Thanks for the help.
S
0
Comment
Question by:StaceyShindo
5 Comments
 
LVL 6

Expert Comment

by:cottsak
ID: 20371407
in summary, i'd use regex to capture the different parts of each def and then iterate the groups collection for the columns.
use named/numbered regex groups to get the parts:
http://msdn2.microsoft.com/en-au/library/bs2twtah.aspx

the regex expression might look like this:
^(?<word>\w*)\s\((?<type>[a-zA-Z_. ]*)\)\s(?<meaning>.*)
ive tested the above on ur samples. it works assuming (1) that u dont break across lines in the meaning section and (2) that you have the .NET MultiLine Regex option enabled (just a parameter u pass in)
it accounts for ur last requirement with the () in the meaning section. u may need to expand the character class for the type section if further type sections contain other chatacters - do some Regex reading on Character Classes if necessary.

because i've explicitly named my groups in the expression u can reference the group collection item with the string name
hav fun ;D
0
 
LVL 18

Expert Comment

by:Jinesh Kamdar
ID: 20371434
So where is it that you want to put them after parsing?
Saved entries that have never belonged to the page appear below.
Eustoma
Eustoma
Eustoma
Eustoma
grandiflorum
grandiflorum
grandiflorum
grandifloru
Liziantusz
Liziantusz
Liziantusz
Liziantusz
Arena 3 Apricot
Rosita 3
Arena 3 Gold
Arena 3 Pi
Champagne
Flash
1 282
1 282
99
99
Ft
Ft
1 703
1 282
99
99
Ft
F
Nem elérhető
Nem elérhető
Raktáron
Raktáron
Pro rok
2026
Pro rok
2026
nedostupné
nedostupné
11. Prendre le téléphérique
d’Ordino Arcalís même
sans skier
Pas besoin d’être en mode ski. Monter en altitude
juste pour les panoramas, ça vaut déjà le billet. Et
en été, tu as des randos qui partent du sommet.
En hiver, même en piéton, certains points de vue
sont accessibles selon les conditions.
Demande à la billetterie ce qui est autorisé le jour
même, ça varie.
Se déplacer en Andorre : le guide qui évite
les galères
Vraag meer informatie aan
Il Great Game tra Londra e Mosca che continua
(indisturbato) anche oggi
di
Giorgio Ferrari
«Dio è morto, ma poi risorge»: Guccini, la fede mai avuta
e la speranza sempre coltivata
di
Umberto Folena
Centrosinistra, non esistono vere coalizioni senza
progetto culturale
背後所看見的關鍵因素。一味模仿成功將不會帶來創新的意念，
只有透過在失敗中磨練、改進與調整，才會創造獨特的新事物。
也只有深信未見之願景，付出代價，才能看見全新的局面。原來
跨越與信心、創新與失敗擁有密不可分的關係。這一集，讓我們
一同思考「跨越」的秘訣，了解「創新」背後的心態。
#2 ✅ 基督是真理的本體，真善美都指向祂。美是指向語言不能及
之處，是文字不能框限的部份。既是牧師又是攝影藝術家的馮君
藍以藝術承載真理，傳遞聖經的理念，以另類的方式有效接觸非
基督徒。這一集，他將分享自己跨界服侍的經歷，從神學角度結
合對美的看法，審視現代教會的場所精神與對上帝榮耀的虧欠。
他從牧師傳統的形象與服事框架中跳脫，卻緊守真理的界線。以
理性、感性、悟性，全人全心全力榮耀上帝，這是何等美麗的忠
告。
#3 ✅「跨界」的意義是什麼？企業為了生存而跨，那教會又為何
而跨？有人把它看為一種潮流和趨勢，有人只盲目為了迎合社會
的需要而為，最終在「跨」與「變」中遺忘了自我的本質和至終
In some DB?
0
 

Author Comment

by:StaceyShindo
ID: 20371492
I want to ultimately put them in a db, but if we can get them in a Excel sheet or CSV file, that would be fine.  At the end of the day, we are going to put them in MS-SQL.

Thanks,
S
0
 
LVL 4

Accepted Solution

by:
origfla earned 500 total points
ID: 20371558
Here is a solution - it will work in Excel as a quick way to do the job.
Paste your dictionary into a column in an excel spreadsheet - say column C. and say your first entry is in cell "C4".

TO GET THE   "WORD"   PART:
in cell D4, paste the following function:
=LEFT(C4,FIND("(",C4)-2)

TO GET THE   "TYPE OF WORD"   PART:
in cell E4, paste the following function:
=MID(C4,FIND("(",C4),FIND(")",C4)-FIND("(",C4)+1)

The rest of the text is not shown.